Di Barone, la procura indaga anche per un altro episodio: la vittoria della cattedra di Diritto amministrativo da parte del figlio Antonio, dove risulterebbe coinvolto anche l’ex rettore Pignataro. Un caso simile sarebbe quello che vede coinvolta Alberta Latteri, che diventerà ricercatrice nel 2017, dopo un presunto interessamento dell’ex rettore Recca.

Un altro episodio su cui l’inchiesta dell’Espresso fa luce vede coinvolto l’ex rettore Basile in merito a una chiamata a ordinario di Biologia. Il prescelto era, in quell’occasione, Massimo Gulisano, ma a volere il posto era anche Luca Vanella, figlio di un noto docente dell’ateneo catanese. Così Basile avrebbe convinto Vanella a non creare problemi e a ritirarsi, perché entro la fine dell’anno sarebbe stato il suo turno.

Quello che emerge dall’inchiesta sembrano inoltre nuovi dettagli e “metodi”, come ad esempio quello di cambiare i criteri in corso, di riscrivere i verbali o di cambiare la data di scadenza di una abilitazione.
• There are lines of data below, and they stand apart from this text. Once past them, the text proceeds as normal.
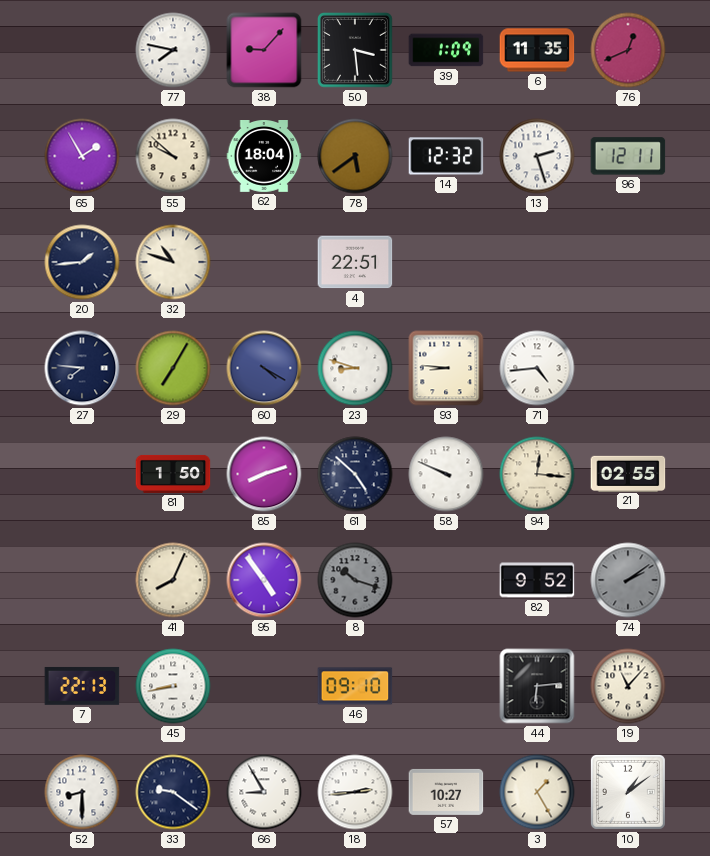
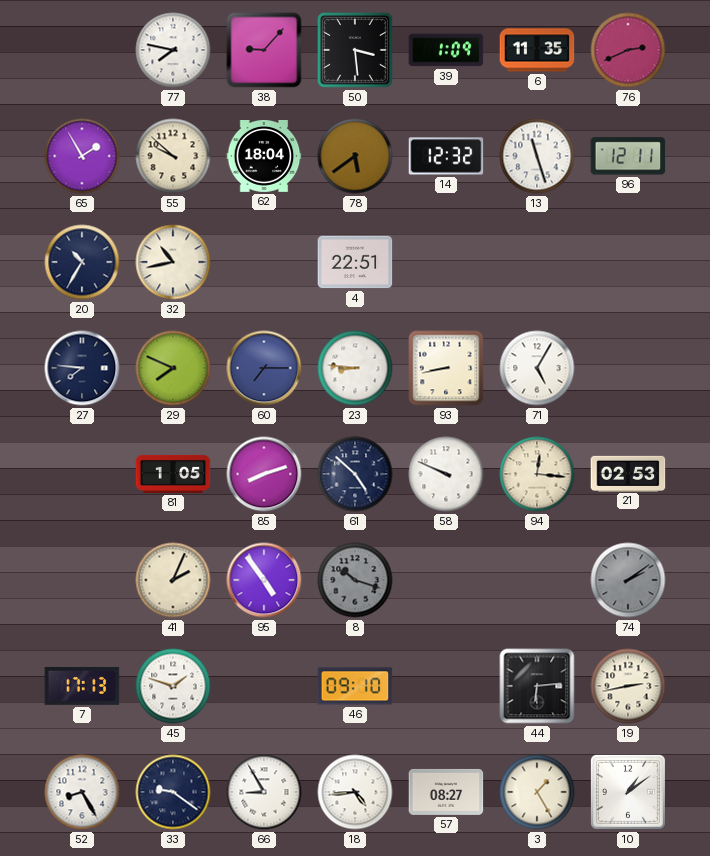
76: 12:41 -> 2:41
13: 2:27 -> 11:27
20: 1:44 -> 10:35
32: 10:48 -> 10:43
29: 7:05 -> 7:49
60: 4:20 -> 7:15
23: 8:48 -> 8:46
93: 8:46 -> 8:43
71: 4:44 -> 5:05
81: 1:50 -> 1:05
21: 02:55 -> 02:53
41: 8:04 -> 2:04
82: 9:52 -> none
7: 22:13 -> 17:13
45: 8:43 -> 1:48
19: 11:07 -> 2:43
52: 8:30 -> 8:25
18: 2:44 -> 4:44
57: 10:27 -> 08:27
Nel frattempo, il nuovo rettore dell’Università di Catania è stato eletto: Francesco Priolo, riporta l’Espresso, “non ha padrini politici, ma non è certo esterno all’Ateneo e ha lavorato a stretto contatto con i rettori uscenti e molti docenti finiti nel mirino della procura. Riuscirà a rompere con il vecchio sistema?”